Poster
in
Workshop: Machine Learning for Genomics Explorations (MLGenX)
sc-OTGM: Single-Cell Perturbation Modeling by Solving Optimal Mass Transport on the Manifold of Gaussian Mixtures
Andac Demir · Elizaveta Solovyeva · Jamie Boylan · Mei Xiao · Fabrizio Serluca · Sebastian Hoersch · Murthy Devarakonda · Bulent Kiziltan
Single-cell pretrained models are emerging, profoundly influenced by the breakthroughs in Large Language Models (LLMs). These models adapt transformers, conceptualizing genes as tokens analogous to words in a sentence. Yet, they overlook a crucial distinction: unlike sequential text data, scRNA-seq data is represented as bag-of-genes, not RNA sequences, with no sequential relationship among them. Besides, the quantity and quality of single-cell data is significantly lower than natural language processing data, e.g., it often suffers from technical artifacts and dropout events, as well as significant batch effects between sequencing platforms and experiments.
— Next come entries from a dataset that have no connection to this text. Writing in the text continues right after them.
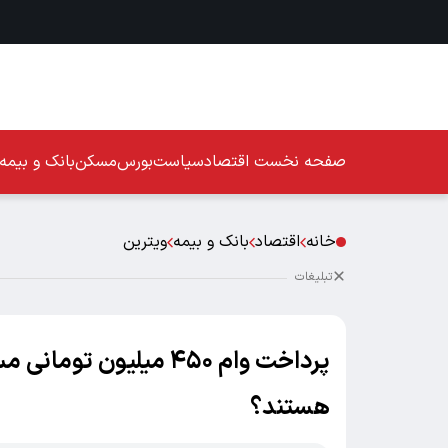
صفحه نخست
اقتصاد
سیاست
بورس
مسکن
بانک و بیمه
خانه
اقتصاد
بانک و بیمه
ویترین
تبلیغات
پرداخت وام ۴۵۰ میلیو
هستند؟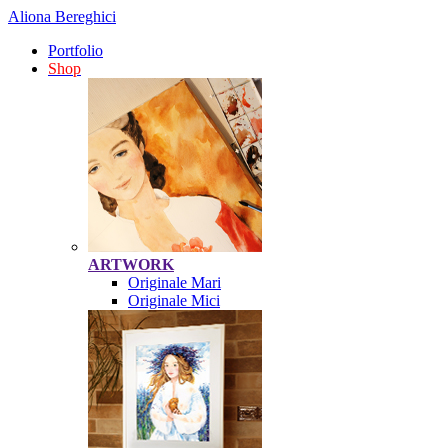
Aliona Bereghici
Portfolio
Shop
ARTWORK
Originale Mari
Originale Mici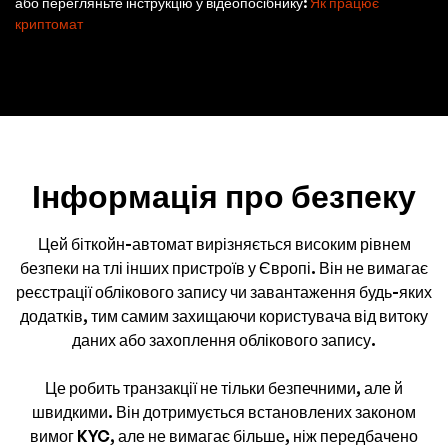
або перегляньте інструкцію у відеопосібнику:
Як працює
криптомат
Інформація про безпеку
Цей біткойн-автомат вирізняється високим рівнем
безпеки на тлі інших пристроїв у Європі. Він не вимагає
реєстрації облікового запису чи завантаження будь-яких
додатків, тим самим захищаючи користувача від витоку
даних або захоплення облікового запису.
Це робить транзакції не тільки безпечними, але й
швидкими. Він дотримується встановлених законом
вимог KYC, але не вимагає більше, ніж передбачено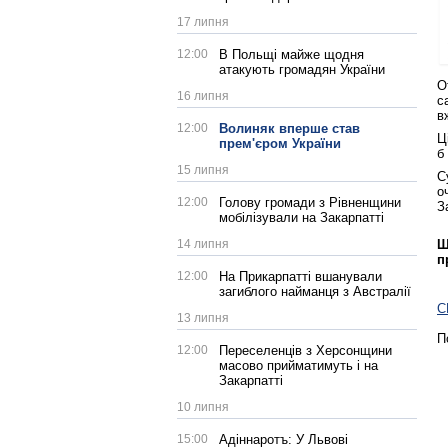
17 липня
12:00
В Польщі майже щодня
атакують громадян України
О
16 липня
с
в
12:00
Волиняк вперше став
Ц
прем'єром України
б
15 липня
С
о
12:00
Голову громади з Рівненщини
З
мобілізували на Закарпатті
14 липня
Щ
п
12:00
На Прикарпатті вшанували
загиблого найманця з Австралії
С
13 липня
П
12:00
Переселенців з Херсонщини
масово прийматимуть і на
Закарпатті
10 липня
15:00
Адіннаротъ: У Львові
Additionally, their cell type annotation performance under zero-shot setting or limited training data scenarios is outperformed by simpler models such as logistic regression. To address these challenges, we present sc-OTGM, streamlined with less than 500K parameters, making it approximately 100x more compact than the state-of-the-art LLMs, offering a more efficient alternative in genomic data analysis. sc-OTGM is an unsupervised model grounded in the inductive bias that the scRNA-seq data can be generated from a combination of finite multivariate Gaussian distributions. The core function of sc-OTGM is to create a probabilistic latent space utilizing a Gaussian mixture model (GMM) as its prior distribution and distinguish between distinct cell populations by learning their respective marginal probability density functions (PDFs). It then effectively employs a Hit-and-Run Markov chain sampler to learn the optimal transport (OT) plan across these PDFs within the GMM manifold. sc-OTGM offers dual advantages: it aids in the analysis of differential gene expression and cell type annotation, while also proficiently predicting the effects of single gene perturbations at the transcript level. Our experiments on the CROP-seq dataset, where individual genes are selectively up or down-regulated, validate sc-OTGM's capability to accurately identify perturbed genes and predict perturbation effects. Due to the double-blind review process, the codebase will be available upon acceptance of the paper.